Quel  plaisir d'être ensemble, de se retrouver chacun dans "sa voix", de tatasser traitreusement avec ses voisins, sous les regards courroucés de Louisa, notre chef de choeur.
Elle avait fort à faire avec nous ; notre humour potache et nos blagues arrivaient souvent à la dérider, mais, quand elle nous accompagnait dans nos fous rires, le travail stagnait...et dès qu'elle prenait conscience du temps perdu, elle piquait une colère, ou décrétait une pause (cigarette).
Nous avions la flemme d'apprendre nos paroles, chaque fois qu'elle essayait de se renseigner là dessus nous prenions des airs dignes et offensés"comment, tu n'as pas confiance en nous ? Elle n'avait pas confiance et elle avait raison : au  deuxième rang circulaient des "grattes" parfois accrochées dans le dos des choristes du premier rang.
Quand il s'est agi d'étudier West side story, quelques uns d'entre nous ont perfidement  voté pour la VO, non pas pour apprendre des paroles en anglais(ce dont nous étions presque tous incapables) mais parce que nous savions que Louisa maitrisait si mal l'anglais qu'on pourrait lui faire avaler n'importe quoi ! Elle s'est douté de notre fourberie, et Lise a réalisé une excellente traduction  en plus de la mise en scène  de tous les spectacles.
Pendant ces années, nous avons eu  trois pianistes, attachants et drôles.
Notre répertoire ?
-musique créole
-les chansons du film les choristes(adaptation pour la commémoration de la libération des camps de concentration)
-un deux trois soleil sur des chansons de Brel et Fugain . cette pièce qui  évoquait entre autres la maladie et la mort, nous l'avons dédiée à l'une d'entre nous, emportée par le crabe.  
-une comédie dans le style Brodway ; j'ai réellement détesté cette musique, mais étudier une partition difficile qu'on aime pas est une expérience interessante.
-enfin notre version de West Side Story(rebaptisée Manhattan) travail intense sur deux ans.
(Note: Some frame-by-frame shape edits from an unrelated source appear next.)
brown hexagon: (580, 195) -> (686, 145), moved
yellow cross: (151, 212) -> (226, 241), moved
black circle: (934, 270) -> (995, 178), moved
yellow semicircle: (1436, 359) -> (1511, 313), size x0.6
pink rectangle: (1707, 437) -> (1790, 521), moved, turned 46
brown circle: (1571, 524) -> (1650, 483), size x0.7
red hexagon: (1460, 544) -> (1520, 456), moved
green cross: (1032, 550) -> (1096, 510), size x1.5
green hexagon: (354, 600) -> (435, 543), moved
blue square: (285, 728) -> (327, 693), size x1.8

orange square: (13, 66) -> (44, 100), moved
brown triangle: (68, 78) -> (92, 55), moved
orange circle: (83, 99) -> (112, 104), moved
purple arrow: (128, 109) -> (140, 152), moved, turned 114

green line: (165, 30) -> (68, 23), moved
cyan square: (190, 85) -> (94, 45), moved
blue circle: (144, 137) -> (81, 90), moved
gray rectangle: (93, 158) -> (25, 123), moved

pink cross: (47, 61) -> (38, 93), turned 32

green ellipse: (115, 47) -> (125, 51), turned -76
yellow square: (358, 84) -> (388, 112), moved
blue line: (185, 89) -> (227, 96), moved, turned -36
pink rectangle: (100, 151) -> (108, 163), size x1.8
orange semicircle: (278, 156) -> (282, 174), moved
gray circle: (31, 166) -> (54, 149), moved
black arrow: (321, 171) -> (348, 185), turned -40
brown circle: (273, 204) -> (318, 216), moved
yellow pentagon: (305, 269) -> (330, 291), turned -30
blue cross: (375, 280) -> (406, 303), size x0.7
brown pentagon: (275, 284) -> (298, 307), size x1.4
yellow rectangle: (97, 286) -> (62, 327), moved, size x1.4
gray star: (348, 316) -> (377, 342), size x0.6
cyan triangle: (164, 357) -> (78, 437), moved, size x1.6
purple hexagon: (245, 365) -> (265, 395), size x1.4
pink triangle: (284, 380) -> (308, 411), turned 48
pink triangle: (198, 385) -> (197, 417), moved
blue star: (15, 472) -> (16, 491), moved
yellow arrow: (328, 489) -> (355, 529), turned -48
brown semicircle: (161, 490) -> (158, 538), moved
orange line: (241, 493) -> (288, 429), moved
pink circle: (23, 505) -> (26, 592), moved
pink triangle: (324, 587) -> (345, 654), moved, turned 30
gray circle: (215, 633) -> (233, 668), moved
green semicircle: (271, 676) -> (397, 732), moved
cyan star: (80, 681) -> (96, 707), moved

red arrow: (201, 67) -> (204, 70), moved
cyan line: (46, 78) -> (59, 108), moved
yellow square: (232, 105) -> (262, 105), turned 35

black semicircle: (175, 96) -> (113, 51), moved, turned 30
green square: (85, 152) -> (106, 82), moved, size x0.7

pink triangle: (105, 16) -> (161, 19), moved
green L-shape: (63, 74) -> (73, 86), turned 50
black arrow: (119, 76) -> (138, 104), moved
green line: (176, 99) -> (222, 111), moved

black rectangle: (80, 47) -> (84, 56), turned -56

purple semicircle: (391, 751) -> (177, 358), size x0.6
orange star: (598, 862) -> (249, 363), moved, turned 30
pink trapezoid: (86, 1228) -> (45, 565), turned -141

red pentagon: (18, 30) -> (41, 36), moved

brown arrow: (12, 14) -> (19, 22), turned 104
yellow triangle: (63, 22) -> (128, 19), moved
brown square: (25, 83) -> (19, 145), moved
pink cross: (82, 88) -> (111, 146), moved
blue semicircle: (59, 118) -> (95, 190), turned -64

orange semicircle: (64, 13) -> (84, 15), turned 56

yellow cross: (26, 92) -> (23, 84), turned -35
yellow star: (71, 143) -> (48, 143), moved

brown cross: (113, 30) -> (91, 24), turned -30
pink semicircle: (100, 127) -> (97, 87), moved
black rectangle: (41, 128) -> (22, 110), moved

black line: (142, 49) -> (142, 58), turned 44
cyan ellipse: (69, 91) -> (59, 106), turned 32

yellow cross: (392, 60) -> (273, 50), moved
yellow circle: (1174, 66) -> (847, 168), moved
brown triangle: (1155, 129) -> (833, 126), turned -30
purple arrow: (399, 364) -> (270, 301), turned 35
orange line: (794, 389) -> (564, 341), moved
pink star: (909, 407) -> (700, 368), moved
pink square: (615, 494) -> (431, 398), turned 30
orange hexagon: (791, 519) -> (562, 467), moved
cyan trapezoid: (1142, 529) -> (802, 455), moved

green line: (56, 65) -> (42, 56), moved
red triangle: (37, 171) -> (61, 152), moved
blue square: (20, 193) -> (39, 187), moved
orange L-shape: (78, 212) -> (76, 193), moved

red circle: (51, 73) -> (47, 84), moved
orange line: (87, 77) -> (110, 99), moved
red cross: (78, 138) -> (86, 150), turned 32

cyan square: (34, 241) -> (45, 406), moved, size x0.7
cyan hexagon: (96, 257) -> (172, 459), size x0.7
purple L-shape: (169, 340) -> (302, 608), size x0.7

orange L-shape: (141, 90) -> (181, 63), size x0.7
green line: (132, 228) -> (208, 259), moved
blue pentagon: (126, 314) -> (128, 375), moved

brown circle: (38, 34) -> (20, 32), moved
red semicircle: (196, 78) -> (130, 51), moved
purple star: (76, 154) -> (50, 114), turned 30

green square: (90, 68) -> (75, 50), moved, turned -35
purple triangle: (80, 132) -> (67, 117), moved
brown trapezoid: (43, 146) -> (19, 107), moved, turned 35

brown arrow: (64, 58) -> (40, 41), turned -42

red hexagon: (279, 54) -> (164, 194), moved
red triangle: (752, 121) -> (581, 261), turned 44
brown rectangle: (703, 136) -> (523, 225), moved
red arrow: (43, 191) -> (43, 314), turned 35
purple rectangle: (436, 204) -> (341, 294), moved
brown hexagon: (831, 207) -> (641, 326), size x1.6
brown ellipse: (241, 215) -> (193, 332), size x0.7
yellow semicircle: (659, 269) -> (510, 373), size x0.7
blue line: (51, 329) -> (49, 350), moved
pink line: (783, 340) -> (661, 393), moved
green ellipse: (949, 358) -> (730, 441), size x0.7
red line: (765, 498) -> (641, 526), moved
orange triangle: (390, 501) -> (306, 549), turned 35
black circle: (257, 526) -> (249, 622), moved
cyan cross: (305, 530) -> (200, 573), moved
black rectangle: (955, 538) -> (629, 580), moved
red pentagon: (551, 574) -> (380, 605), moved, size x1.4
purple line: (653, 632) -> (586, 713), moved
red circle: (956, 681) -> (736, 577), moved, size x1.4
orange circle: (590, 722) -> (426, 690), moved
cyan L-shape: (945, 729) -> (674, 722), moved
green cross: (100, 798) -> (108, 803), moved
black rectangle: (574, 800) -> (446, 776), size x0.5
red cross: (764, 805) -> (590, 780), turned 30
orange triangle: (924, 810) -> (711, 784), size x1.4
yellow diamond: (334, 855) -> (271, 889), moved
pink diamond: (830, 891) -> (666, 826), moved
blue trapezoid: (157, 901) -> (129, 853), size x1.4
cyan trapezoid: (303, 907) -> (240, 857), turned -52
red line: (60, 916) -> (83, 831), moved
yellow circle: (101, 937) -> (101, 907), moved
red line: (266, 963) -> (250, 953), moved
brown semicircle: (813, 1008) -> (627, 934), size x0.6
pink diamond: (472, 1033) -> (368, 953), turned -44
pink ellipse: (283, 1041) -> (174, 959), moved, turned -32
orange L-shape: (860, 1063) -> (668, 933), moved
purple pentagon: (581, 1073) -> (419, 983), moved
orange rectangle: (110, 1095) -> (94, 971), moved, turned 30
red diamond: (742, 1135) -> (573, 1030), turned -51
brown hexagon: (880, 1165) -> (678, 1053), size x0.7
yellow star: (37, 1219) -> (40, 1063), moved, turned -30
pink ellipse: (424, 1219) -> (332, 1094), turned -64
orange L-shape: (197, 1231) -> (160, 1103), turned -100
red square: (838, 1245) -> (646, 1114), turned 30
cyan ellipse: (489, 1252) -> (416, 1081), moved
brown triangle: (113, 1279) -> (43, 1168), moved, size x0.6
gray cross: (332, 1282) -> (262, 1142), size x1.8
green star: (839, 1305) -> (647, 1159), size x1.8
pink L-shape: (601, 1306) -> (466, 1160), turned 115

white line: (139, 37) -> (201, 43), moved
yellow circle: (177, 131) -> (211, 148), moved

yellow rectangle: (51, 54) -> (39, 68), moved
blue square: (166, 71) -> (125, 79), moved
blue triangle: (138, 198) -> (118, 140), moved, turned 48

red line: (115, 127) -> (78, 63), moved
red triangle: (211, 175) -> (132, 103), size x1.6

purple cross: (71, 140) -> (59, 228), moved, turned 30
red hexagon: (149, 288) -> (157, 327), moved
J'avais un petit rôle, j'étais le bras droit de Bernardo , qui oscillait entre son travail de pianiste et son rôle de chef de bande. (fort peu baraqué pour un chef de bande).
Nous avons travaillé avec des danseurs  et danseuses d'une école proche et ce fut une collaboration agréable.Deux représentations dans une grande salle et puis c'était fini.
Le rideau est tombé pour toujours sur notre groupe qui semblait si uni. 
Une dernière soirée où les ados nous ont chanté un au revoir avant de s'envoler  vers des horizons lointains pour leurs études. Restaient les adultes, en nombre insuffisant, mais sans  la pêche,...l'orage grondait,certains l'ont vu venir, et  peu après cette "dernière"  soirée arrosée, un des couples  adultes s'est brisé avec dommages collatéraux.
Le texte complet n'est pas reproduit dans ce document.